Pull every "Cryptography" line out of the data below.
* * *
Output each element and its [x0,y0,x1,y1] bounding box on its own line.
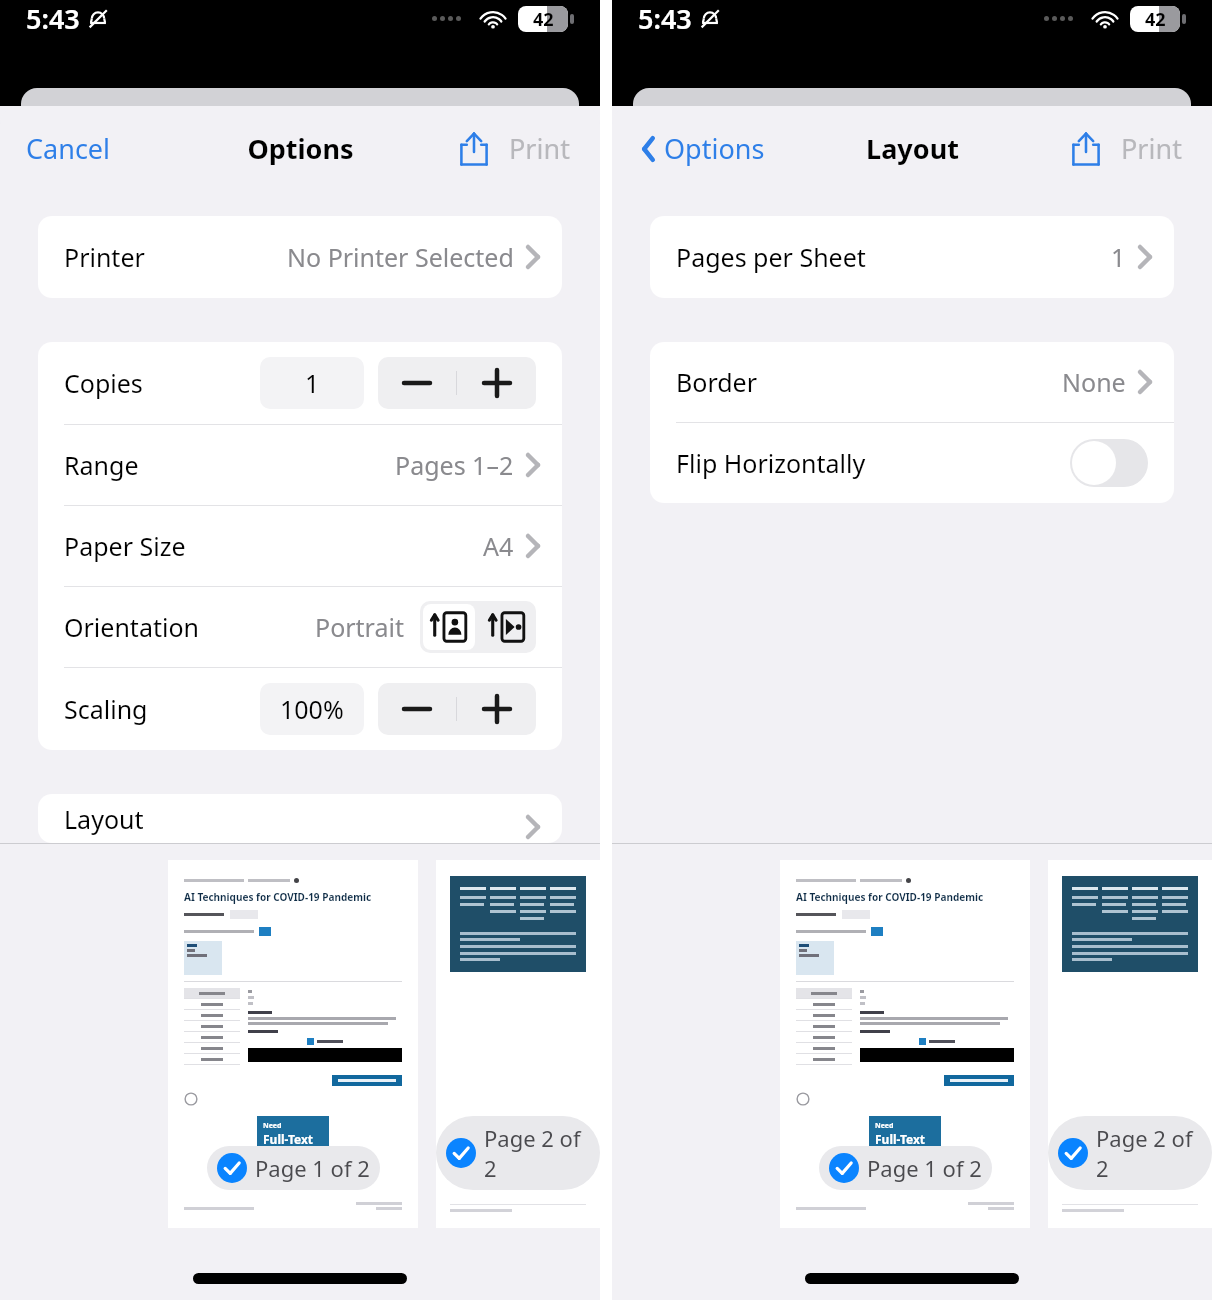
staticText: Page 2 of 2 [484,1123,590,1183]
button[interactable]: Increase [457,683,536,735]
staticText: None [1062,365,1126,399]
button[interactable]: Decrease [378,683,456,735]
staticText: 100% [280,692,344,726]
staticText: 42 [1145,7,1166,32]
button[interactable]: Layout [38,794,562,843]
staticText: Portrait [315,610,404,644]
button[interactable]: 100% [260,683,364,735]
staticText: 1 [1111,240,1126,274]
staticText: Border [676,365,758,399]
button[interactable]: Pages per Sheet [650,216,1174,298]
button[interactable]: Flip Horizontally [1070,439,1148,487]
staticText: Pages 1–2 [395,448,514,482]
button[interactable]: Share [1065,126,1188,171]
staticText: Options [664,130,765,167]
staticText: 42 [533,7,554,32]
staticText: Printer [64,240,145,274]
button[interactable]: Landscape [478,601,536,653]
button[interactable]: Options [636,122,769,175]
button[interactable]: Border [650,342,1174,422]
button[interactable]: Increase [457,357,536,409]
button[interactable]: Copies [38,342,562,424]
button[interactable]: Portrait [423,604,475,650]
button[interactable]: Decrease [378,357,456,409]
staticText: A4 [483,529,514,563]
staticText: Print [1121,130,1182,167]
staticText: AI Techniques for COVID-19 Pandemic [796,890,984,904]
staticText: Full-Text [875,1131,926,1147]
button[interactable]: AI Techniques for COVID-19 Pandemic [168,860,418,1228]
button[interactable]: Printer [38,216,562,298]
staticText: Cancel [26,130,111,167]
button[interactable]: Paper Size [38,506,562,586]
staticText: AI Techniques for COVID-19 Pandemic [184,890,372,904]
staticText: Layout [64,802,144,836]
button[interactable]: 1 [260,357,364,409]
staticText: Paper Size [64,529,186,563]
button[interactable]: Page 2 of 2 [436,860,600,1228]
staticText: 5:43 [638,0,692,37]
staticText: Page 2 of 2 [1096,1123,1202,1183]
button[interactable]: AI Techniques for COVID-19 Pandemic [780,860,1030,1228]
staticText: Need [875,1121,894,1131]
button[interactable]: Cancel [24,122,113,175]
staticText: Need [263,1121,282,1131]
button[interactable]: Range [38,425,562,505]
button[interactable]: Page 2 of 2 [1048,860,1212,1228]
staticText: Flip Horizontally [676,446,866,480]
staticText: Options [247,130,354,167]
staticText: Range [64,448,139,482]
staticText: Layout [866,130,959,167]
staticText: Orientation [64,610,199,644]
staticText: 5:43 [26,0,80,37]
staticText: Pages per Sheet [676,240,866,274]
button[interactable]: Share [453,126,576,171]
staticText: Page 1 of 2 [867,1153,982,1183]
staticText: Full-Text [263,1131,314,1147]
staticText: No Printer Selected [287,240,514,274]
staticText: Scaling [64,692,148,726]
staticText: 1 [305,366,320,400]
staticText: Page 1 of 2 [255,1153,370,1183]
staticText: Print [509,130,570,167]
staticText: Copies [64,366,143,400]
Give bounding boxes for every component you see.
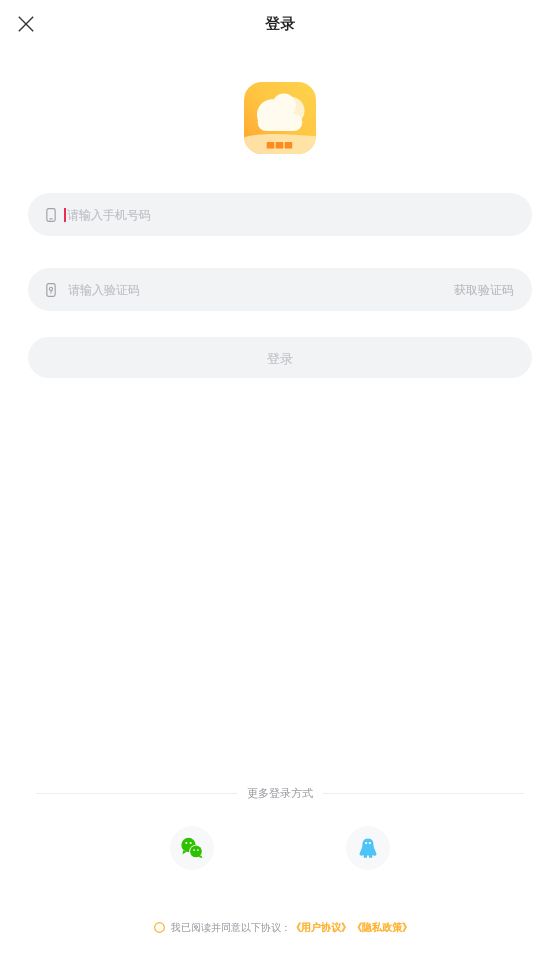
button[interactable]: Close (12, 10, 40, 38)
staticText: 获取验证码 (454, 282, 514, 297)
staticText: 我已阅读并同意以下协议： (171, 921, 291, 934)
button[interactable]: 请输入手机号码 (28, 193, 532, 236)
button[interactable]: WeChat login (170, 826, 214, 870)
staticText: 请输入验证码 (68, 282, 140, 297)
button[interactable]: 请输入验证码 (28, 268, 532, 311)
staticText: 请输入手机号码 (67, 207, 151, 222)
staticText: 《隐私政策》 (352, 921, 412, 934)
staticText: 更多登录方式 (247, 786, 313, 800)
button[interactable]: Agree to terms (149, 917, 169, 937)
staticText: 登录 (267, 350, 293, 366)
button[interactable]: 《用户协议》 (291, 921, 351, 934)
button[interactable]: 登录 (28, 337, 532, 378)
staticText: 《用户协议》 (291, 921, 351, 934)
button[interactable]: 《隐私政策》 (352, 921, 412, 934)
button[interactable]: 获取验证码 (454, 282, 514, 297)
staticText: 登录 (265, 15, 295, 34)
button[interactable]: QQ login (346, 826, 390, 870)
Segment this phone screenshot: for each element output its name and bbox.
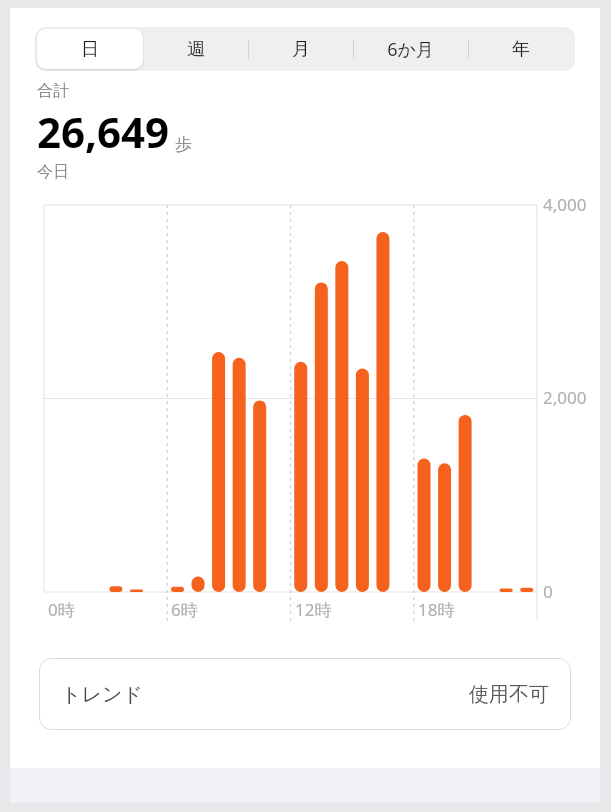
staticText: 使用不可 — [469, 682, 549, 707]
staticText: トレンド — [61, 682, 143, 707]
staticText: 4,000 — [543, 193, 587, 216]
staticText: 12時 — [295, 598, 332, 621]
button[interactable]: トレンド — [39, 658, 571, 730]
button[interactable]: 週 — [143, 29, 248, 69]
button[interactable]: 6か月 — [353, 29, 468, 69]
staticText: 18時 — [418, 598, 455, 621]
staticText: 26,649 — [37, 103, 170, 160]
staticText: 日 — [81, 38, 99, 61]
staticText: 合計 — [37, 81, 69, 101]
staticText: 0時 — [48, 598, 75, 621]
staticText: 年 — [512, 38, 530, 61]
staticText: 週 — [187, 38, 205, 61]
button[interactable]: 月 — [248, 29, 353, 69]
staticText: 月 — [292, 38, 310, 61]
staticText: 6時 — [171, 598, 198, 621]
button[interactable]: 年 — [468, 29, 573, 69]
button[interactable]: 日 — [37, 29, 143, 69]
staticText: 歩 — [175, 134, 192, 155]
staticText: 2,000 — [543, 386, 587, 409]
staticText: 6か月 — [387, 37, 434, 62]
staticText: 0 — [543, 580, 553, 603]
staticText: 今日 — [37, 162, 69, 182]
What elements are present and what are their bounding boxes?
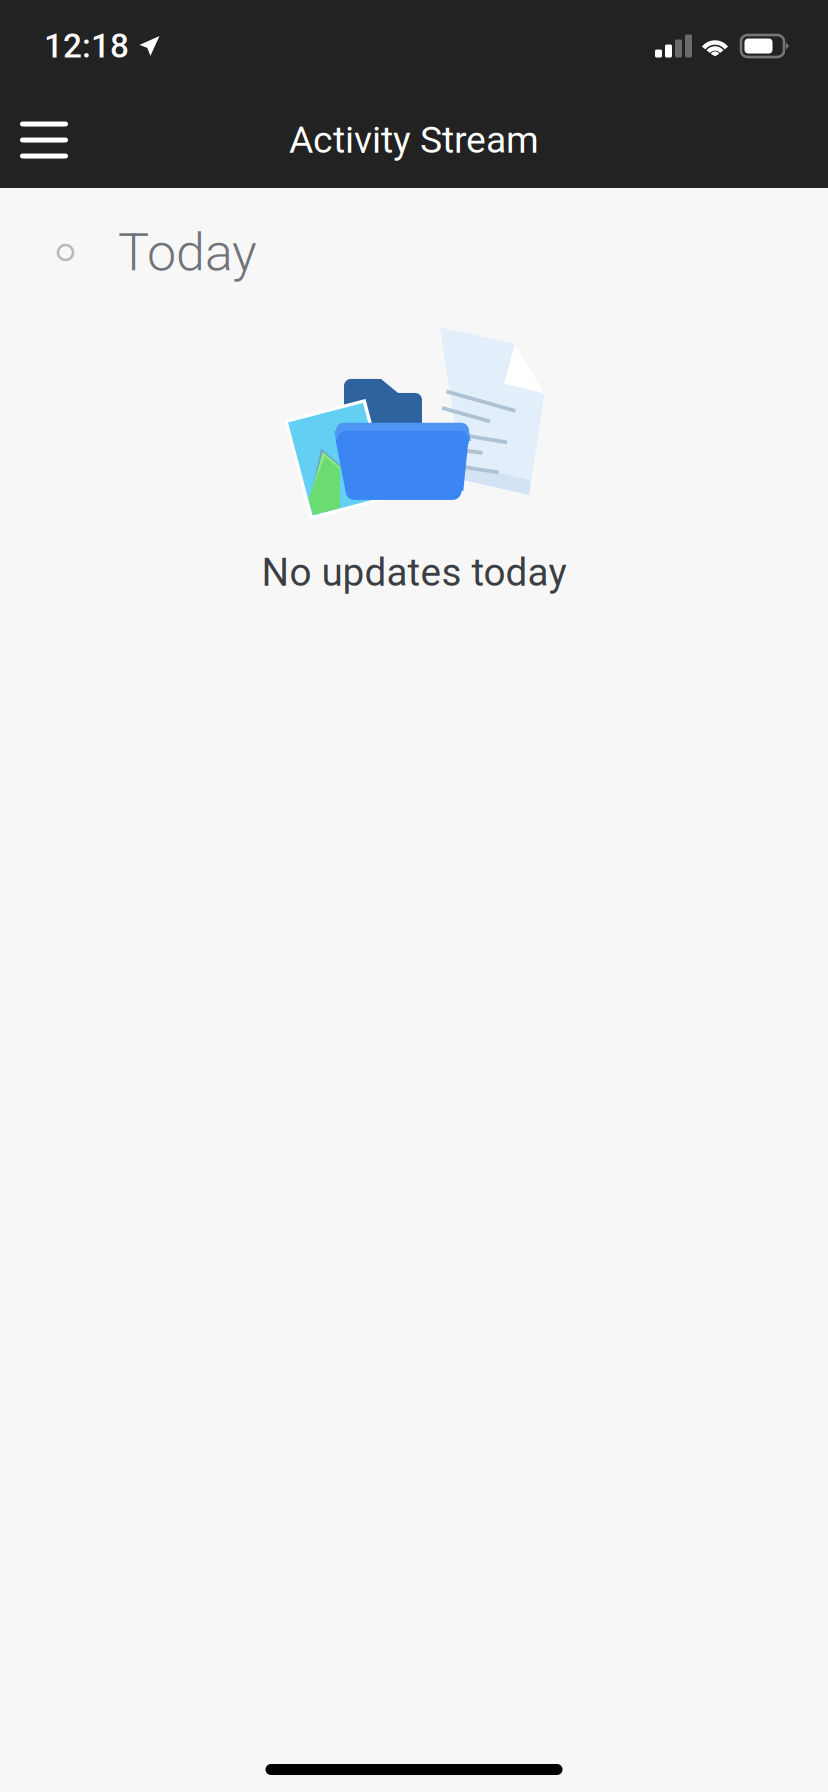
staticText: Activity Stream: [289, 118, 539, 162]
staticText: Today: [118, 222, 257, 283]
button[interactable]: Menu: [0, 92, 94, 188]
staticText: 12:18: [44, 26, 129, 66]
staticText: No updates today: [262, 550, 566, 595]
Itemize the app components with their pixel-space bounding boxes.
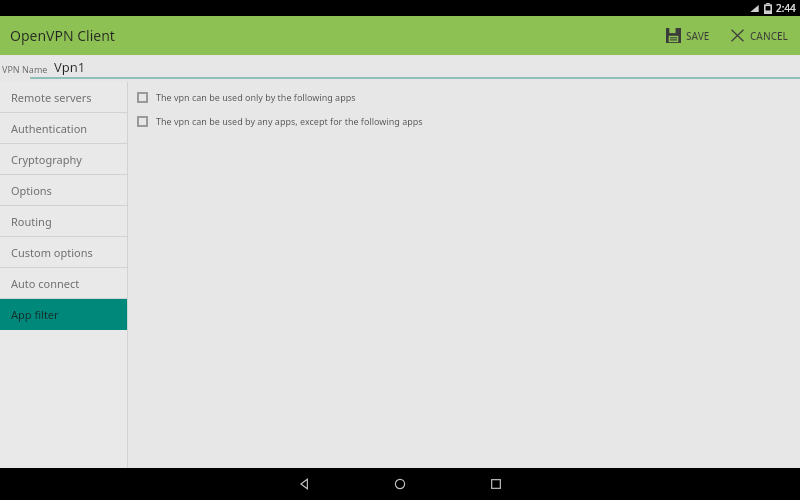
button[interactable]: Cancel xyxy=(724,22,794,49)
staticText: VPN Name xyxy=(2,63,48,75)
staticText: Options xyxy=(11,183,52,198)
button[interactable]: The vpn can be used only by the followin… xyxy=(135,89,358,105)
other: Cancel xyxy=(730,28,745,43)
staticText: Routing xyxy=(11,214,52,229)
button[interactable]: Options xyxy=(0,175,127,206)
button[interactable]: Back xyxy=(256,468,352,500)
button[interactable]: The vpn can be used by any apps, except … xyxy=(135,113,425,129)
button[interactable]: Home xyxy=(352,468,448,500)
staticText: Remote servers xyxy=(11,90,92,105)
staticText: The vpn can be used only by the followin… xyxy=(156,91,356,103)
staticText: Authentication xyxy=(11,121,88,136)
button[interactable]: Remote servers xyxy=(0,82,127,113)
staticText: CANCEL xyxy=(750,29,788,43)
other: Save xyxy=(666,28,681,43)
staticText: Cryptography xyxy=(11,152,82,167)
button[interactable]: Auto connect xyxy=(0,268,127,299)
button[interactable]: Cryptography xyxy=(0,144,127,175)
staticText: The vpn can be used by any apps, except … xyxy=(156,115,423,127)
staticText: 2:44 xyxy=(776,1,796,15)
button[interactable]: Save xyxy=(660,22,716,49)
button[interactable]: Custom options xyxy=(0,237,127,268)
button[interactable]: VPN Name xyxy=(0,55,800,77)
staticText: OpenVPN Client xyxy=(10,26,115,45)
button[interactable]: Recent apps xyxy=(448,468,544,500)
staticText: SAVE xyxy=(686,29,710,43)
button[interactable]: Authentication xyxy=(0,113,127,144)
button[interactable]: Routing xyxy=(0,206,127,237)
staticText: Auto connect xyxy=(11,276,80,291)
staticText: Custom options xyxy=(11,245,93,260)
staticText: App filter xyxy=(11,307,59,322)
button[interactable]: App filter xyxy=(0,299,127,330)
staticText: Vpn1 xyxy=(54,58,86,76)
* * *
Answer to the problem >>
staticText: Cryptography xyxy=(11,152,82,167)
button[interactable]: Cryptography xyxy=(0,144,127,175)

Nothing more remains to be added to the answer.